Tutorial :Eval versus DataField in ASP:Datagrid


I have this really random problem with is bugging me. It works at the end of the day but the problem took some time to figure out and was wondering why this happens so if anyone shed some light on the subject I would be really grateful. Here is the problem

I have the following two columns on my datagrid

<asp:boundcolumn  datafield="contentsection.Id"  headerstyle-cssclass="dgHead"  headertext="Section"  itemstyle-cssclass="dgItem" />  


<asp:templatecolumn>  <itemtemplate><%#Eval("contentsection.Id") %></itemtemplate>  </asp:templatecolumn>  

The first column gives me the error of:

A field or property with the name 'contentsection.Id' was not found on the selected data source

but the second on runs fine. Any ideas or theories as to why this is happening ?

The way that I call and bind my data is like so:

Page Load Code Behind

ContentList.DataSource = ContentBlockManager.GetList();  ContentList.DataBind();  

The GetList() function it is overloaded and by default passed a 0

public static List<ContentBlockMini> GetList(int SectionId)  {      List<ContentBlockMini> myList = null;        SqlParameter[] parameters = { new SqlParameter("@ContentSectionId", SectionId) };        using (DataTableReader DataReader = DataAccess.GetDataTableReader("dbo.contentblock_get", parameters))      {          if (DataReader.HasRows)          {              myList = new List<ContentBlockMini>();          }          while (DataReader.Read())          {              myList.Add(FillMiniDataRecord(DataReader));          }      }        return myList;  }  

and my filling of the data record. The ContentSection is another Object Which is a property of the ContentBlock object

private static ContentBlockMini FillMiniDataRecord(IDataRecord DataRecord)          {              ContentBlockMini contentblock = new ContentBlockMini();                contentblock.Id = DataRecord.GetInt32(DataRecord.GetOrdinal("Id"));              contentblock.Name = DataRecord.GetString(DataRecord.GetOrdinal("Name"));              contentblock.SEOKeywords = DataRecord.IsDBNull(DataRecord.GetOrdinal("SEOKeywords")) ? string.Empty : DataRecord.GetString(DataRecord.GetOrdinal("SEOKeywords"));              contentblock.SEODescription = DataRecord.IsDBNull(DataRecord.GetOrdinal("SEODescription")) ? string.Empty : DataRecord.GetString(DataRecord.GetOrdinal("SEODescription"));              if (DataRecord.GetInt32(DataRecord.GetOrdinal("ContentSectionId")) > 0)              {                  ContentSection cs = new ContentSection();                  cs.Id = DataRecord.GetInt32(DataRecord.GetOrdinal("ContentSectionId"));                  cs.Name = DataRecord.IsDBNull(DataRecord.GetOrdinal("ContentSectionName")) ? string.Empty : DataRecord.GetString(DataRecord.GetOrdinal("ContentSectionName"));                  contentblock.contentsection = cs;                }              return contentblock;          }  

There you go that is pretty much the start to end.
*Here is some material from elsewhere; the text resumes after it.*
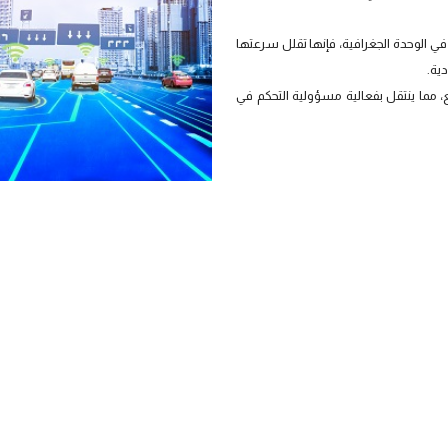
في الوحدة الجغرافية، فإنها تقلل سرعتها
دية.
، مما ينتقل بفعالية مسؤولية التحكم في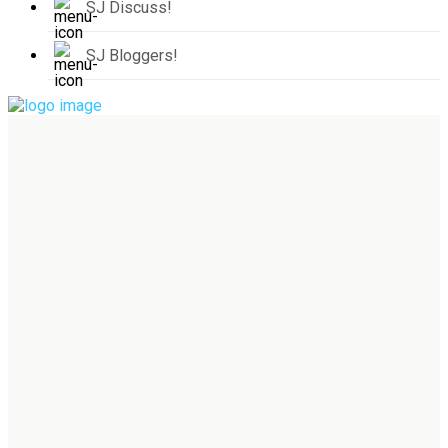
SJ Discuss!
SJ Bloggers!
The "Bind" marker is a two-way bind and is made using the default namespace attached to the datasource of the object. This can't be overridden, and because of this tightly coupled connection the namespace should be left off as assumed (since it's dynamically pulled from the datasource).
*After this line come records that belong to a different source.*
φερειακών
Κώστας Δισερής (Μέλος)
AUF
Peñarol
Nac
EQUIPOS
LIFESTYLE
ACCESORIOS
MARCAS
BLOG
Eval is a one-way binding that can be used with any namespace that will fulfill a proper evaluation. Dates, strings, method calls, etc. The namespace provided in your example just provides eval with a marker on where to get the data relevant.

The key here is the nature of the binding. Eval is a "fire and forget" sort of binding where as Bind is more rigid to facilitate the two-way.
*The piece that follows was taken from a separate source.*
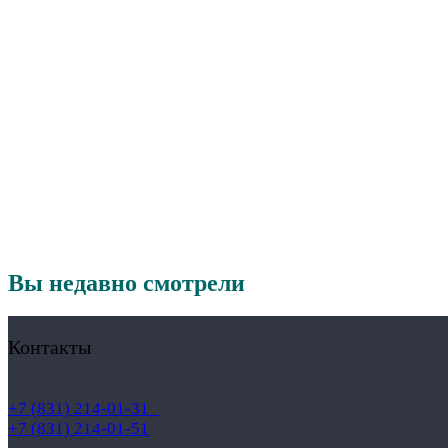
Вы недавно смотрели
Контакты
+7 (831) 214-01-31
+7 (831) 214-01-51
Databinding can only access "top level" properties on an object. For example, if my object is Company with simple properties CompanyId and Name and a child object for Address, databinding can only access CompanyId and Name, not Company.Address.City.

Eval can access child object properties if you import the namespace using an @Import page directive.


The DataField property approach isn't complicated enough to support dot notation; it expects a direct reference in your underlying data source; it takes that field and checks the data source, which it can't find it by the exact string.

The second approach, eval, is more dynamic, but actually I wasn't sure if it supported dot notation... learn something everyday.



It's necessary take a look to your DataSource, but you can do a simple test: convert the first column to a template column a try to Run.

In EntityFramework is possible Eval Properties using code like this: <%#Eval("Customer.Address.PostalCode") %>.

I dont know if it is your case, but if you provide more details about how to retrieve the DataSource we can help you.